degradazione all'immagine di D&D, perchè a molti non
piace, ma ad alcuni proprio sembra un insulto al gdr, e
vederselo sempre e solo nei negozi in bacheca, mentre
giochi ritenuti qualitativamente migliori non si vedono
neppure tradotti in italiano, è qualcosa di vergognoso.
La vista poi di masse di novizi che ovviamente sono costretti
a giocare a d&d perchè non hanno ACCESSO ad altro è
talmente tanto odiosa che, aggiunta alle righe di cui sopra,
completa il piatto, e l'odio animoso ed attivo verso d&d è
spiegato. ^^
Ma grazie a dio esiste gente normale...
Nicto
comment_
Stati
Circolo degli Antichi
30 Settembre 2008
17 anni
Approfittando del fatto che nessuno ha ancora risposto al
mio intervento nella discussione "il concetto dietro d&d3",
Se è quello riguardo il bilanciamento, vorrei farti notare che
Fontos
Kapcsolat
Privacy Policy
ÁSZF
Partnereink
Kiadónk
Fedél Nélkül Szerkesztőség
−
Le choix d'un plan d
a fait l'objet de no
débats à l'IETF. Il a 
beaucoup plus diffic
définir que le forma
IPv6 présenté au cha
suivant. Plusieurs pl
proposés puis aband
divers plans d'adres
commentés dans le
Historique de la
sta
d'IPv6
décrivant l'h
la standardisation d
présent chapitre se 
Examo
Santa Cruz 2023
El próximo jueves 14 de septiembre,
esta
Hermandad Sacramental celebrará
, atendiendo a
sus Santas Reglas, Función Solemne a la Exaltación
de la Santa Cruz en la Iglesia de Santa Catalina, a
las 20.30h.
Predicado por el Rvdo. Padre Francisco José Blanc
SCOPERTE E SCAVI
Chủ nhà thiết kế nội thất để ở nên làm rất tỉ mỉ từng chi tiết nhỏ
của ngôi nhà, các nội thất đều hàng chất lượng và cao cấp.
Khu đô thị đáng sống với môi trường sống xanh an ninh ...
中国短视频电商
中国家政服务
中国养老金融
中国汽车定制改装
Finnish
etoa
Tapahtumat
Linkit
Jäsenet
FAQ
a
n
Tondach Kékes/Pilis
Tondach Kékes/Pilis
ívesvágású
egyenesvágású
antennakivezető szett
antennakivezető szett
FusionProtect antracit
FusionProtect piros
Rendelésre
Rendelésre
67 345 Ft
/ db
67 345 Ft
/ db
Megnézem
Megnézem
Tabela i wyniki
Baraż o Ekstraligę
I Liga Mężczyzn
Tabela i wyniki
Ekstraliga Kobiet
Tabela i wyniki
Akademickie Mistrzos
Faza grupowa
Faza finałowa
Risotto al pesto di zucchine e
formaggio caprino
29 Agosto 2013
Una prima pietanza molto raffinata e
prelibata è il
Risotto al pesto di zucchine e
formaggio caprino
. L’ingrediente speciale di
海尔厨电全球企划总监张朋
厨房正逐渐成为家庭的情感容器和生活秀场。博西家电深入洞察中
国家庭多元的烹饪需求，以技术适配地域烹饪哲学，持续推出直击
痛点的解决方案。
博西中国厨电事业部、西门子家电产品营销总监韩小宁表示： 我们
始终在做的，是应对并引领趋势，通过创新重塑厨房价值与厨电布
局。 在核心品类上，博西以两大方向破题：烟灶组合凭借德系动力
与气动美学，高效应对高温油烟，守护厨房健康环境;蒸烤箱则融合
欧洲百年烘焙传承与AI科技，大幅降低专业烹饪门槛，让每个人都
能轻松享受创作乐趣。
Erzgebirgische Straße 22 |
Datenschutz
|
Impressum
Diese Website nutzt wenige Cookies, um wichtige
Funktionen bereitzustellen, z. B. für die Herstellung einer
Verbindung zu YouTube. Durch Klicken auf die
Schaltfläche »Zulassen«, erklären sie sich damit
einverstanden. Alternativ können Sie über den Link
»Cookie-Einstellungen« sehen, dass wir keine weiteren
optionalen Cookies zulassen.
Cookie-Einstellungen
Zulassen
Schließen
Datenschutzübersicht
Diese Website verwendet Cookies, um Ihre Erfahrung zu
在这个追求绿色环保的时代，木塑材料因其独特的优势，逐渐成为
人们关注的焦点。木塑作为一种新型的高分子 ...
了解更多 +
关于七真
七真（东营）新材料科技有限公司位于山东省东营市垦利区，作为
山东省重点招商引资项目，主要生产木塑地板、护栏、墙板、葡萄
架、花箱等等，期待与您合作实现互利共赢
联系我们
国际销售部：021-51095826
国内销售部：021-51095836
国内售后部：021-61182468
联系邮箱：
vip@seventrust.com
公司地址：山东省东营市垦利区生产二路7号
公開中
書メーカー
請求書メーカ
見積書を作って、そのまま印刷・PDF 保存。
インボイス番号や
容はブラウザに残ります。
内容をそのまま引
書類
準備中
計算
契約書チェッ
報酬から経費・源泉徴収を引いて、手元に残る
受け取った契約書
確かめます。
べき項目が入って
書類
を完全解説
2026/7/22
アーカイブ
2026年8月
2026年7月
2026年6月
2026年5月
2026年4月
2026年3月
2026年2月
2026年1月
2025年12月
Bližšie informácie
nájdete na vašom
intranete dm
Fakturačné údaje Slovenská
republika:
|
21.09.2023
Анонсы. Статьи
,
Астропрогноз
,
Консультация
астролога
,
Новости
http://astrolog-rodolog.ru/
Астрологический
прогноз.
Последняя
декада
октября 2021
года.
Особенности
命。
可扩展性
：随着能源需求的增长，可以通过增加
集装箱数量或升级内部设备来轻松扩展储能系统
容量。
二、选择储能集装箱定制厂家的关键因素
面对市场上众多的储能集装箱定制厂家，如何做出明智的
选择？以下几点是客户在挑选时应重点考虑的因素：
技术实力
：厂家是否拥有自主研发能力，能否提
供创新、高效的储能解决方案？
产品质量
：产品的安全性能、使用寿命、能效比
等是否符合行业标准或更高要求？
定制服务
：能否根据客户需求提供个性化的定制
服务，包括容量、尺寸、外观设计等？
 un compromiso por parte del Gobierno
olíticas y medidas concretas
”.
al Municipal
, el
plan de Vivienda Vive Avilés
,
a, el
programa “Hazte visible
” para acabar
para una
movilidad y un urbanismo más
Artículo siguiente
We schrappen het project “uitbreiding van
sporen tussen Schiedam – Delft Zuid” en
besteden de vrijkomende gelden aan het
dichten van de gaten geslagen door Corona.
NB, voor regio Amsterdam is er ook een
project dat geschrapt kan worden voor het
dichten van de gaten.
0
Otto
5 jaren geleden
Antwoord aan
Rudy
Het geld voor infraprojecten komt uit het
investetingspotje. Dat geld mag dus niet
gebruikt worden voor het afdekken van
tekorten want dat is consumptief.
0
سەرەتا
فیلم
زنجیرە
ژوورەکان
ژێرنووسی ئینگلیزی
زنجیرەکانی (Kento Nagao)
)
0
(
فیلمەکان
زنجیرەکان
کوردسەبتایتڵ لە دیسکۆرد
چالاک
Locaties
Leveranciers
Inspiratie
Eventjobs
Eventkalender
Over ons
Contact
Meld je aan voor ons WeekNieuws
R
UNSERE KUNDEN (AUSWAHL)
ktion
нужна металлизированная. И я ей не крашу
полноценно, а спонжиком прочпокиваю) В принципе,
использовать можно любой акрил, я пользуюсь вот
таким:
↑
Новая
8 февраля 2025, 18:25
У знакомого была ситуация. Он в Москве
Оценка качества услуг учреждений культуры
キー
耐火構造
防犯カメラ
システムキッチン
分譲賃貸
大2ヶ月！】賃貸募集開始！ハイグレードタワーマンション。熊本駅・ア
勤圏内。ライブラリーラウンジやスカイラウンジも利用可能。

- [Prompt]: Go through the material above and report each line containing "Website".

- [Exercise solution]:
Diese Website nutzt wenige Cookies, um wichtige
Diese Website verwendet Cookies, um Ihre Erfahrung zu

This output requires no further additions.